Orlando Santos was roused from sleep as his parents dragged him to safety. Outside their home in Barangay Saniag in Ampatuan, Maguindanao, armed men were on a rampage.
That was 42 years ago.
On Aug. 6, what Santos thought was a nightmare from a distant past came back.
Santos, now 48 years old, gathered his children and grandchildren to flee from their village as the sound of gunfire drew nearer. They were not able to go far, however, as members of the Bangsamoro Islamic Freedom Fighters (BIFF) caught up with them and other fleeing villagers and held them hostage for nine hours.
When his family and 500 other families finally made it to the evacuation center, Santos could not help but become emotional. “It’s like living in a detention cell—hopeless. Disrupted education for the children and other opportunities,” he said.
He said three generations of his family had lived through decades of violence in Maguindanao and he felt hopeless that there would ever be an end to the bloodshed.
Santos said that since he was 6 years old, his family had known no other life than one on the run, avoiding one clash after another.
When his father took the family back to Saniag in 1976, six years after fleeing from fighting in the village between Moro rebels and government soldiers, Santos said he thought his family would finally find peace. “I was wrong. A year later, we packed our things again because of rebel attacks and clashes with soldiers,” he said.
MNLF attack
In 1982, members of the Moro National Liberation Front (MNLF) attacked the village, driving away hundreds of residents.

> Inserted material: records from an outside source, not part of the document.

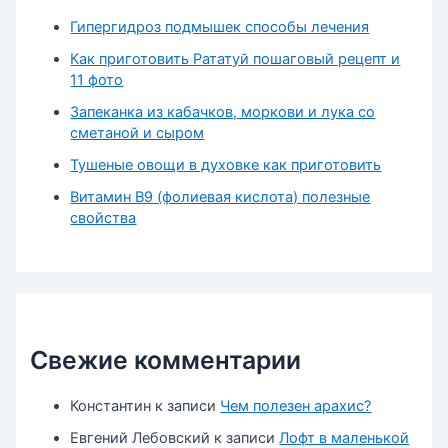
Гипергидроз подмышек способы лечения
Как приготовить Рататуй пошаговый рецепт и
11 фото
Запеканка из кабачков, моркови и лука со
сметаной и сыром
Тушеные овощи в духовке как приготовить
Витамин В9 (фолиевая кислота) полезные
свойства
Свежие комментарии
Константин
к записи
Чем полезен арахис?
Евгений Лебовский
к записи
Лофт в маленькой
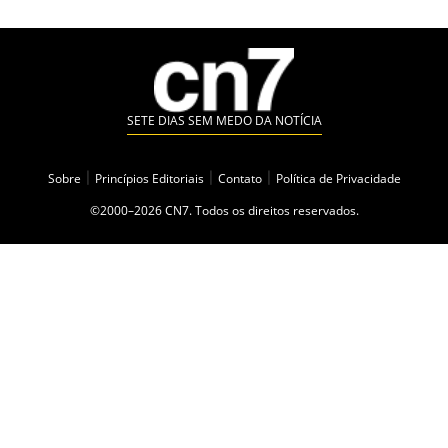
SETE DIAS SEM MEDO DA NOTÍCIA
Sobre
|
Princípios Editoriais
|
Contato
|
Política de Privacidade
©2000–2026 CN7. Todos os direitos reservados.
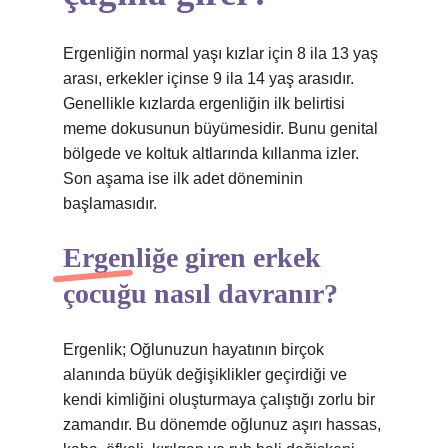
Ergenliğin normal yaşı kızlar için 8 ila 13 yaş
arası, erkekler içinse 9 ila 14 yaş arasıdır.
Genellikle kızlarda ergenliğin ilk belirtisi
meme dokusunun büyümesidir. Bunu genital
bölgede ve koltuk altlarında kıllanma izler.
Son aşama ise ilk adet döneminin
başlamasıdır.
Ergenliğe giren erkek
çocuğu nasıl davranır?
Ergenlik; Oğlunuzun hayatının birçok
alanında büyük değişiklikler geçirdiği ve
kendi kimliğini oluşturmaya çalıştığı zorlu bir
zamandır. Bu dönemde oğlunuz aşırı hassas,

“It’s like an on-and-off situation. After the military cleared the area and had dispersed the rebels, we go back to our normal life,” Santos said.
When negotiations with the MNLF succeeded in 1996, Santos said he thought the cycle of violence had ended. But the splinter Moro Islamic Liberation Front (MILF) was not part of the 1996 pact and the cycle started anew.
In 2000, then President Joseph Estrada declared an all-out war on the MILF and Santos had to herd his family to an evacuation center once more.
His son, Michael, is now 25 and has a family of his own. Michael said his first time evacuating as a child was too complicated to understand then.
“(But) as years go on, I understand little by little the reason why we always leave our community,” he said, as he looked at his son, John Michael, 5.
“My son was more than a year old when he experienced being an evacuee. I do not know when he will experience peace,” he said.
Peace talks
Marcel Buludan, now 45, said he, too, worried about the future of new generations of Maguindanaons.
Buludan said that as a child, he had suffered from trauma. He now sees his children and grandchildren suffering from the same. “When will this end?” he asked.
He said people wanted to pin their hopes on ongoing peace talks between the government and the MILF, but the violence that keeps driving them out of their homes is sapping their strength, even that which is needed to just hope.
“We believe that even if the government signs a peace agreement with the MILF, the problem in Mindanao will continue,” said Buludan.
“Look at what’s happening now. While the government is talking peace with the MILF, another group has emerged,” he said, referring to the BIFF of renegade MILF leader Ameril Umra Kato.
Mohagher Iqbal, MILF chief negotiator, said the only solution to the cycle of violence is a real solution to the Moro problems.
“It’s similar to the case of a sick patient. The doctor needs to figure out the root cause of the disease and give the patient the right prescriptions. We need the right autonomy where we can govern our own land… not the bogus autonomy and not necessarily separating Mindanao from the government,” Iqbal said.
Murad Ebrahim, MILF chair, earlier said that even if the MILF laid down its arms in a peace deal, new groups would emerge unless the Moro people get what they have been demanding for decades—their own territory under the concept of one nation, two governments.
“We are not trying to form a new nation, we simply want to govern on our own and decide what is best for us,” he said.